Afghan Officials Acknowledge Islamic State Presence in Their Country

KABUL, Afghanistan (Los Angeles Times/TNS) -
In this Dec. 2014 photo, Afghan security guards inspect a damaged bus at the site of a suicide attack by the Taliban in Kabul, Afghanistan. The Afghan government is set to open a dialogue with Taliban terrorists with whom it has been fighting for more than a decade.  (AP Photo/Rahmat Gul, File)
In this Dec. 2014 photo, Afghan security guards inspect a damaged bus at the site of a suicide attack by the Taliban in Kabul, Afghanistan. The Afghan government is set to open a dialogue with Taliban terrorists with whom it has been fighting for more than a decade. (AP Photo/Rahmat Gul, File)

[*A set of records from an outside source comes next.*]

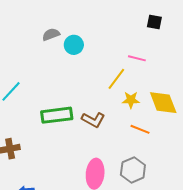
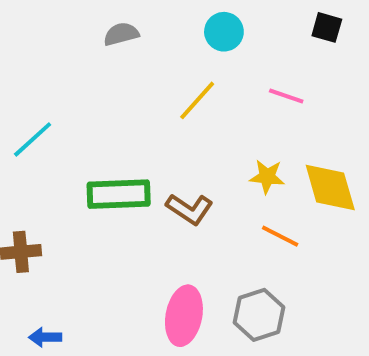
cyan circle: (74, 45) -> (224, 32), moved
yellow line: (116, 79) -> (197, 100), moved

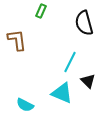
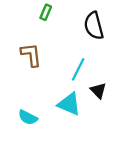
brown L-shape: (17, 40) -> (31, 55), moved

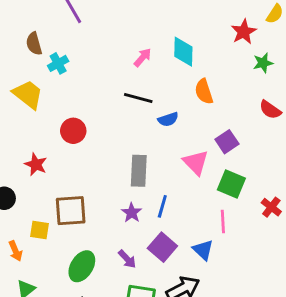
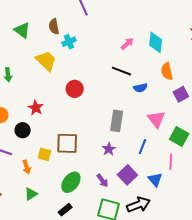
purple square: (227, 142) -> (181, 94), moved
red star: (36, 164) -> (36, 108), moved
blue line: (162, 206) -> (142, 147), moved

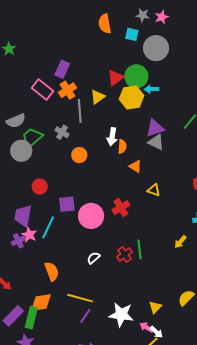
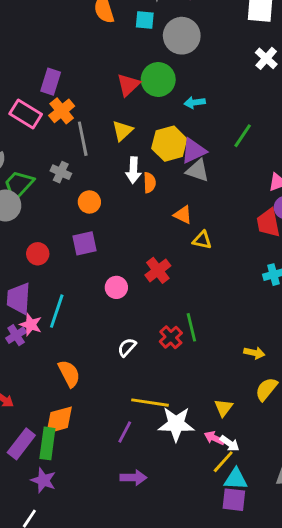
cyan arrow: (151, 89) -> (195, 103), moved
yellow triangle: (98, 97) -> (122, 131), moved
yellow hexagon: (132, 97) -> (169, 144), moved
orange triangle: (135, 166) -> (183, 215), moved
purple square: (67, 204) -> (84, 243), moved
pink circle: (91, 216) -> (116, 287), size x0.6
yellow arrow: (180, 242) -> (254, 353), moved, turned -112
yellow line: (80, 298) -> (150, 403), moved

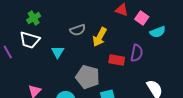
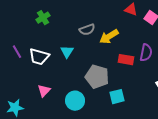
yellow arrow: (100, 37) -> (109, 37), turned 30
white trapezoid: (30, 40) -> (39, 57), moved

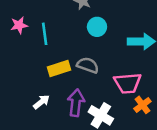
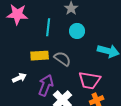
pink star: (19, 25) -> (17, 14), size x1.5
cyan line: (45, 34) -> (48, 27), moved

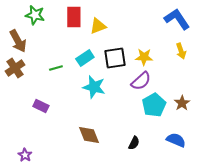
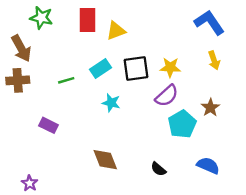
brown cross: (15, 68) -> (18, 80), turned 30
cyan star: (94, 87) -> (111, 103), size x0.7
brown star: (182, 103) -> (210, 108), moved
black semicircle: (134, 143) -> (158, 169), turned 104

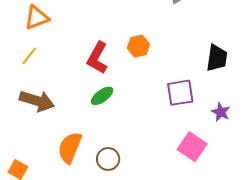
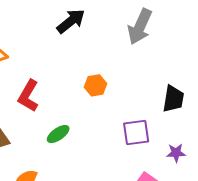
red L-shape: (97, 58) -> (28, 96), moved
purple star: (221, 112) -> (176, 153), turned -30

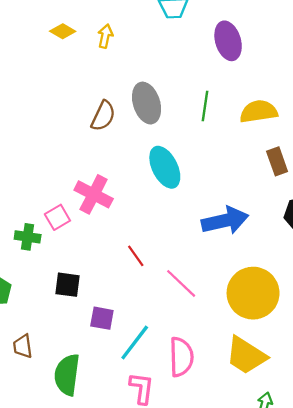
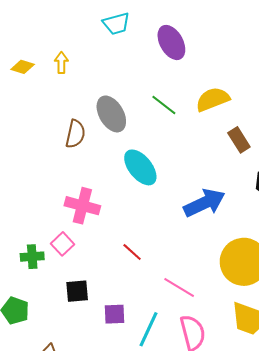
green line: (205, 106) -> (164, 105), turned -48
pink square: (57, 217) -> (63, 244), moved
pink line: (181, 283) -> (179, 287), moved

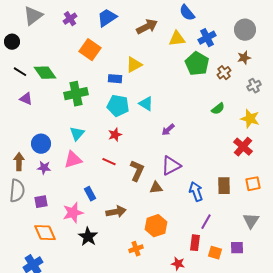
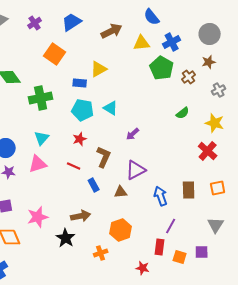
brown L-shape: (137, 171) -> (104, 157), moved
blue rectangle: (90, 194) -> (94, 185), moved
black star: (88, 237) -> (66, 238), moved

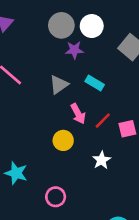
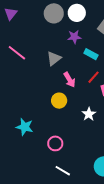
purple star: (74, 50) -> (74, 37), moved
cyan rectangle: (95, 83) -> (91, 54), moved
red line: (103, 121) -> (94, 77), moved

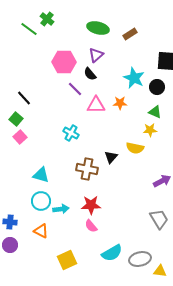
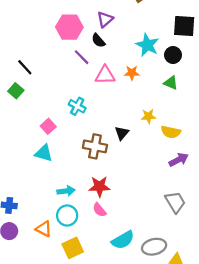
yellow star: (150, 130) -> (148, 116), moved
pink square: (20, 137) -> (48, 126), moved
yellow semicircle: (135, 148) -> (171, 132), moved
cyan circle: (41, 201) -> (67, 215), moved
orange triangle: (41, 231) -> (44, 229), moved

The Afghan government said Tuesday that forces belonging to the Islamic State terrorist organization have taken root in the country, the first official acknowledgment that the group based in Iraq and Syria had reached so far to the east.

Officials said the Islamic State presence includes a relatively small number of Afghan and foreign fighters who have not carried out independent operations but were using Afghanistan as a transit point en route to other battlefields.

They have not allied with the much larger Taliban and in some cases have clashed with the Afghan group, which reports to a different leader and observes a different political ideology, the officials said. But some hard-line Taliban members have pledged loyalty to the Islamic State group’s top cleric, Abu Bakr Baghdadi.

The Islamic State’s presence, though still small, adds a fresh complication to the Afghan government’s efforts to make peace with Taliban insurgents as well as the Obama administration’s plans to withdraw the remaining 9,800 U.S. troops by the end of 2016.

“Daesh is here, they do exist,” Abdul Salam Rahimi, chief of staff to Afghan President Ashraf Ghani, said in an interview, using an Arabic acronym for Islamic State.

Afghan officials said they did not believe the Islamic State’s presence would change the Taliban’s calculations on efforts to open the first formal peace talks with Kabul to end more than 13 years of conflict. Since taking office six months ago, Ghani has aggressively courted Pakistan — where Taliban leaders are based — to raise pressure on the fighters to renounce violence and join his government.

Baghdadi has insulted the Taliban’s leader, Mullah Mohammed Omar, calling him a “fool” and an “illiterate warlord.” Taliban fighters are almost exclusively Afghan and have been focused for over a decade on battling U.S.-led coalition forces and the government in Kabul, not on joining the global jihadist movement.

The groups have clashed in recent weeks in the eastern provinces of Logar and Nangarhar in what local officials described as turf wars, although the reports could not be independently confirmed.